Go back 100 years, then the area was pretty rural - fields abounded - Wanstead really was a village.

Then the railway and motor car came, bringing their own infrastructure. Housing increased as well, with the various estates being built.

I have lived in Wanstead for more than 50 years, during which time there has been slow change.

The fundamentals, such as the high street and George and Christchurch Greens, have remained pretty much unaltered - improved in some ways, with more focus on biodiversity and attempts to make the area more people-focused.

The biggest changes have been the building of the M11 Link road under George. Previously there had been the building of the A406 and M11.

Both have brought noise and particulate pollution to the area, as well as some economic benefits.

It would be good to live to see those roads occupied by quieter electric vehicles.
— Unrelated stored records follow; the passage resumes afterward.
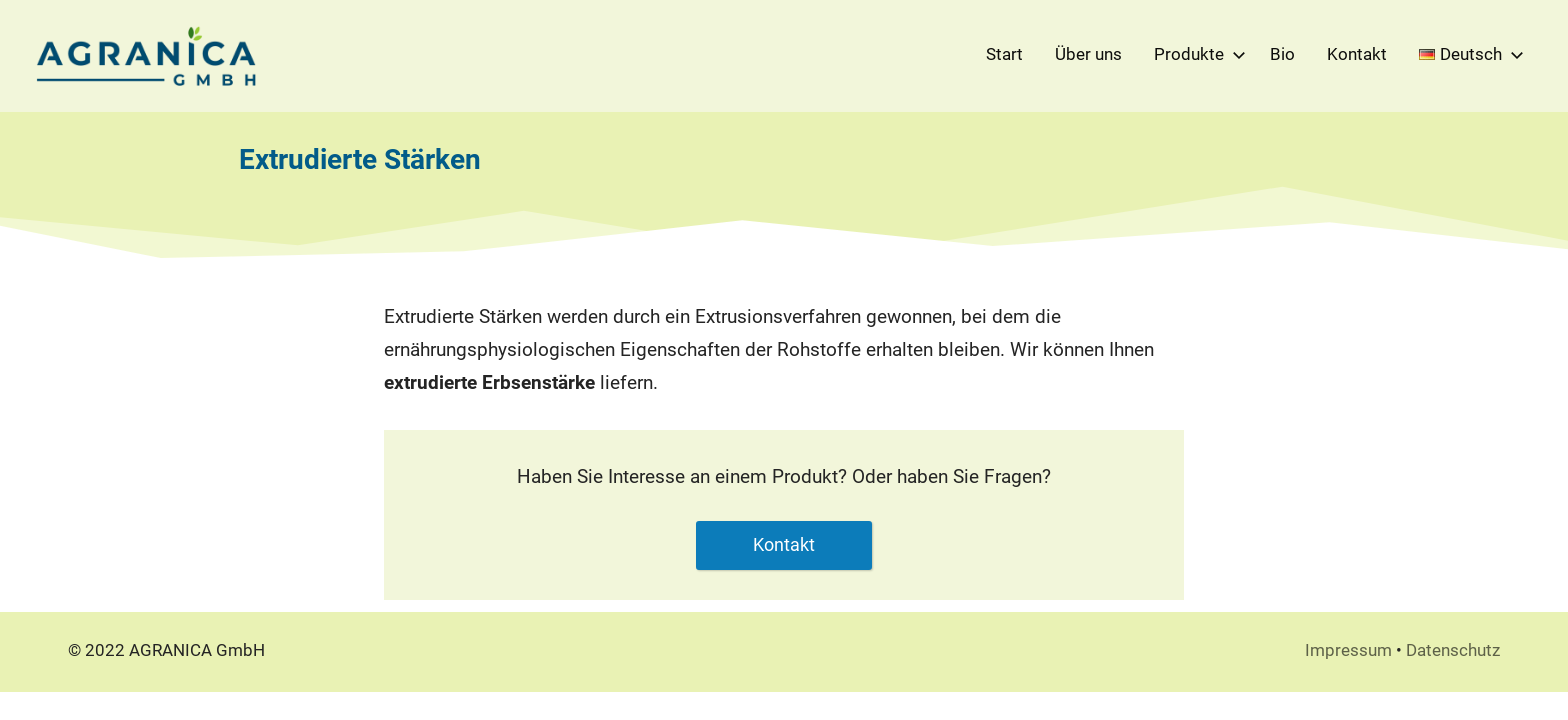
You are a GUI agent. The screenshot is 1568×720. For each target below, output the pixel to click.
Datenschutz (1453, 650)
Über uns (1088, 54)
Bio (1282, 54)
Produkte (1196, 54)
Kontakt (1357, 54)
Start (1004, 54)
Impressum (1348, 650)
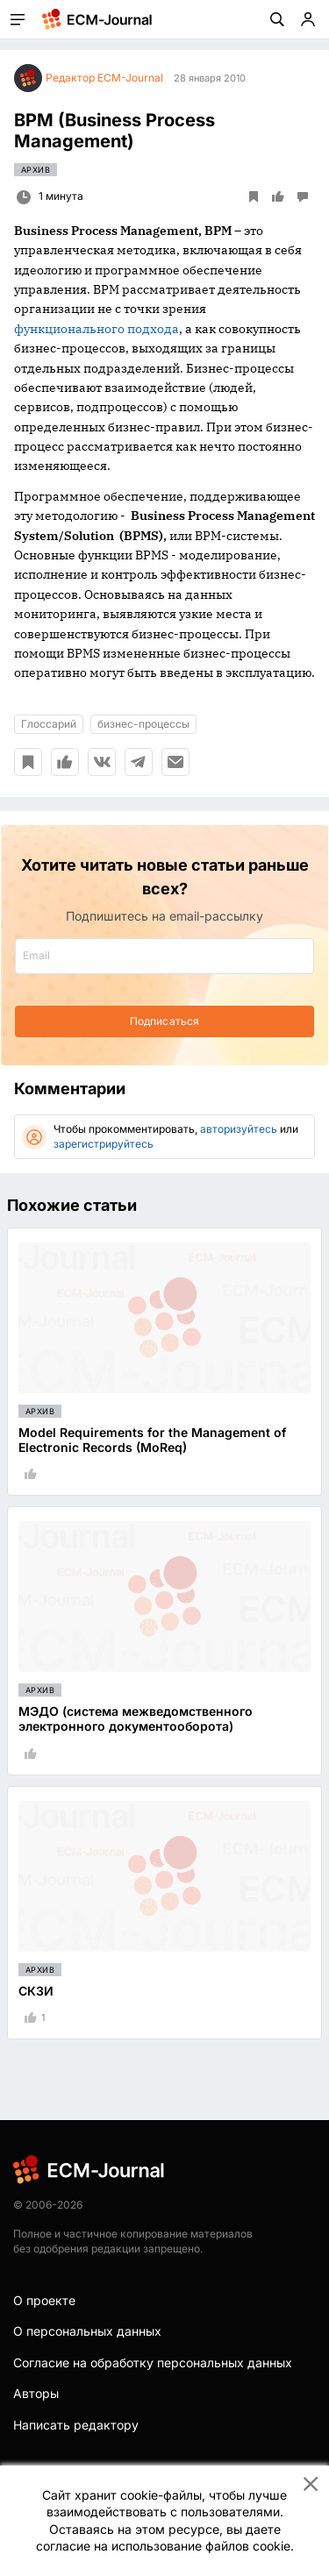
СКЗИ (36, 1990)
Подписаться (164, 1021)
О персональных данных (87, 2330)
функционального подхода (96, 329)
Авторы (36, 2393)
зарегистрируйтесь (104, 1143)
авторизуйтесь (238, 1128)
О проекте (44, 2300)
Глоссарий (48, 723)
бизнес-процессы (143, 723)
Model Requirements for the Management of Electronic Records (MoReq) (152, 1440)
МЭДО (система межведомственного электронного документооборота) (135, 1718)
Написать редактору (76, 2424)
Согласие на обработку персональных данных (152, 2362)
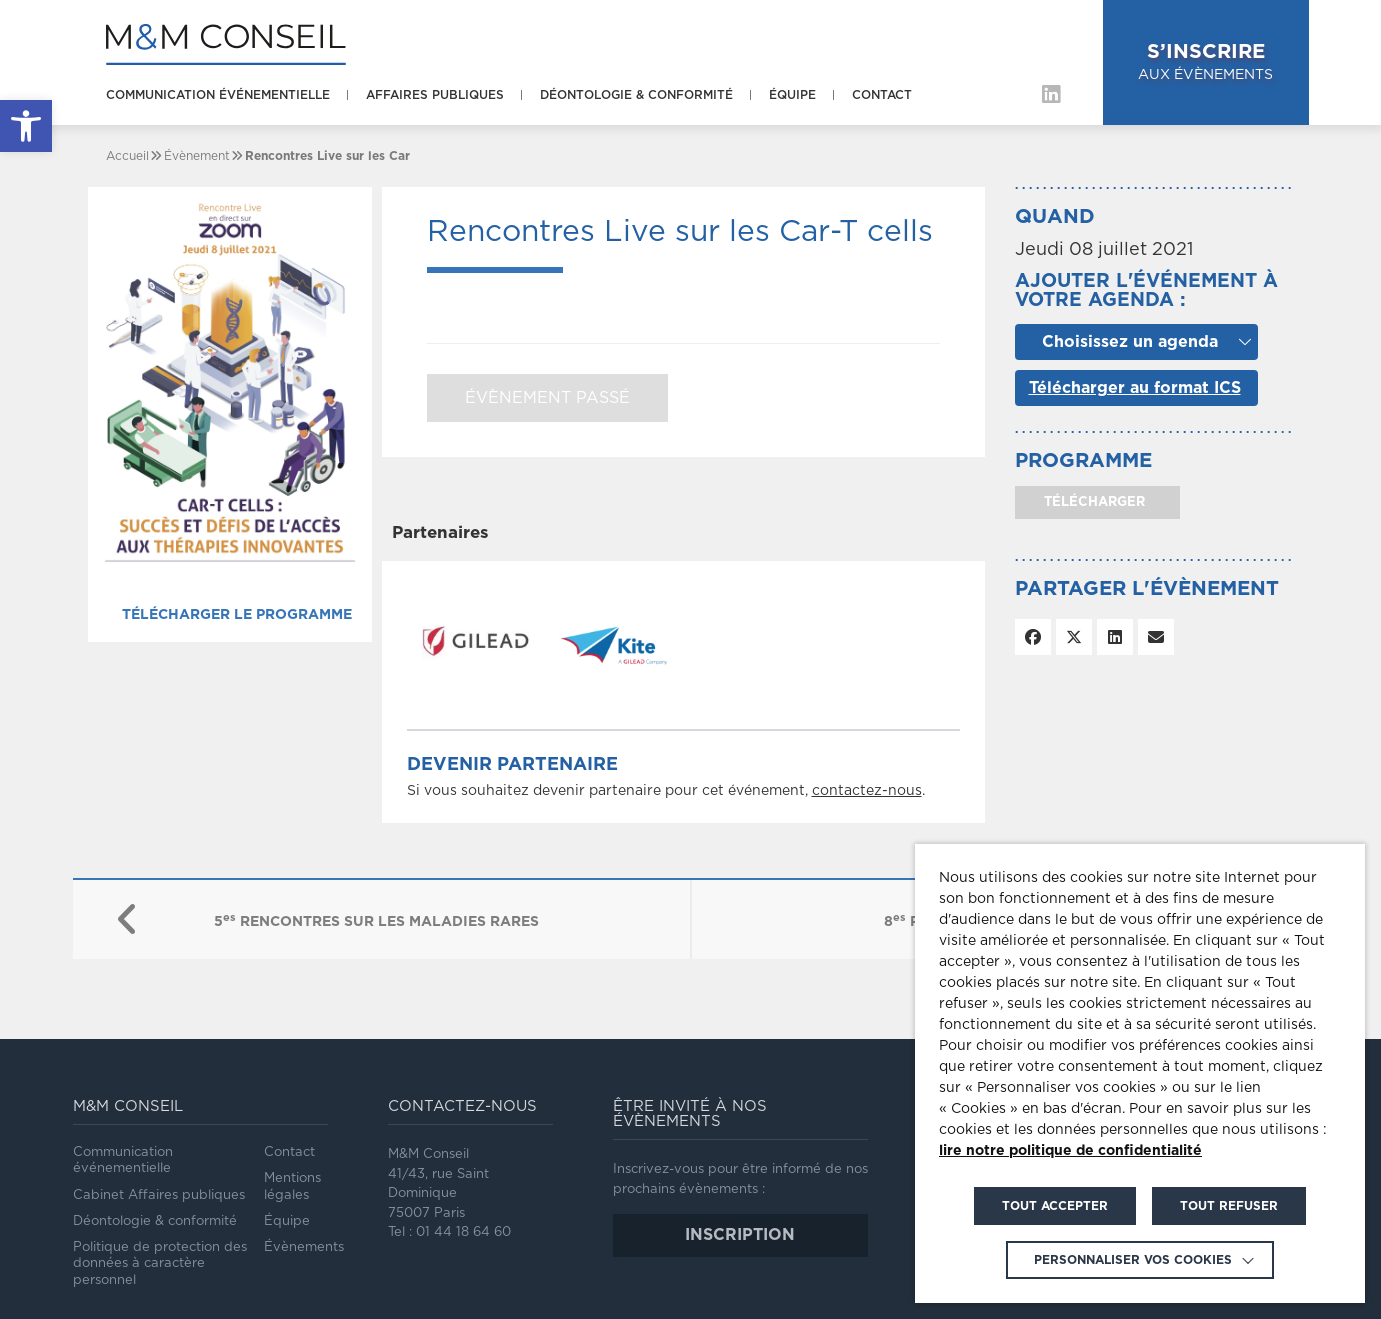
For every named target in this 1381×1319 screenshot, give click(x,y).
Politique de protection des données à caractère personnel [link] (160, 1264)
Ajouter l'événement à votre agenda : (1146, 291)
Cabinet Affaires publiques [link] (159, 1195)
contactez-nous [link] (867, 791)
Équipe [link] (792, 95)
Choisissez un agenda (1130, 342)
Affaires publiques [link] (435, 95)
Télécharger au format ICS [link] (1135, 388)
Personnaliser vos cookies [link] (1133, 1260)
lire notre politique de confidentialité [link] (1070, 1151)
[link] (26, 126)
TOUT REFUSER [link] (1229, 1206)
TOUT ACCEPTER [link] (1055, 1206)
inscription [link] (740, 1235)
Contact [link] (882, 95)
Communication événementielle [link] (218, 95)
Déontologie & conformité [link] (636, 95)
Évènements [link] (304, 1247)
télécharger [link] (1092, 502)
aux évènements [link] (1205, 60)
Change happens. If it didn’t we would still be in caves. Some change is good, other less so.

As we get older there is a tendency to oppose almost any change - it is a sort of stop the world, I want to get off syndrome.

There is a tendency to look back with nostalgia but forward in a negative way. It is an understandable insecurity.

The opposition though, is often quite irrational. Why for example do we get so concerned about ancient monuments that maybe in decline. Yet things like wind turbines and solar panels - technology needed to save the planet - upset some people aesthetically.

But what is the difference between wind turbines and windmills? Similar technology but widely different perceptions among the public.

The wind turbine is the infrastructural development of the modern age - it says who we are in the way a castle did, for example, for those living in the 15th and 16th centuries.

Change is inevitable. Not all of it amounts to progress and some should definitely be opposed. But the changes need to be considered in the round for the betterment of life on earth, not opposed because some don’ t want to see change.